Required action » Repeat only the stretch of lines below that runs from the line with "O link do evento ainda não foi informado" through the line with "Terça 03/08", unaltered.
[Start of section]
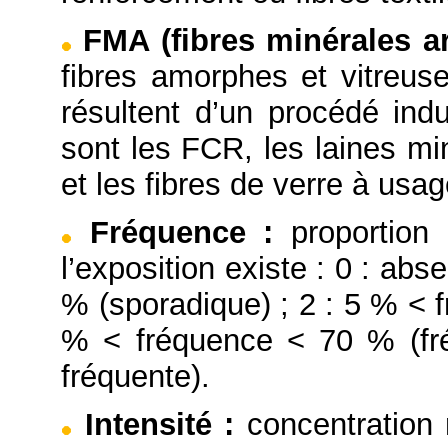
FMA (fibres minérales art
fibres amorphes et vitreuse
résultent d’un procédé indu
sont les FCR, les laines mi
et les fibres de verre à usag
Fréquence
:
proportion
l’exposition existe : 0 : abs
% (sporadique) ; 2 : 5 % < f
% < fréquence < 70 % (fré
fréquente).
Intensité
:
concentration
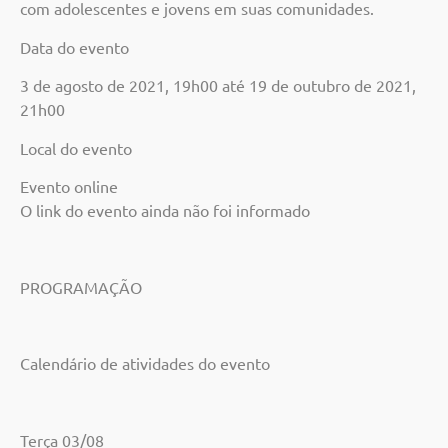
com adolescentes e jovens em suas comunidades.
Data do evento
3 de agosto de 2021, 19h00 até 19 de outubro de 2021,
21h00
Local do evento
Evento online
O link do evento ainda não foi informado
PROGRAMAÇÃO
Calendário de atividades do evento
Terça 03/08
[End of section]
[Start of section]
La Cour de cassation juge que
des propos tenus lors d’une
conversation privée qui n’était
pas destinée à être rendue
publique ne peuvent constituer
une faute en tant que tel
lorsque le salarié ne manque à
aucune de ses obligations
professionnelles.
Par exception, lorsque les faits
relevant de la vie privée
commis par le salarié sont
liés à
[End of section]
Completed exercise »
O link do evento ainda não foi informado
PROGRAMAÇÃO
Calendário de atividades do evento
Terça 03/08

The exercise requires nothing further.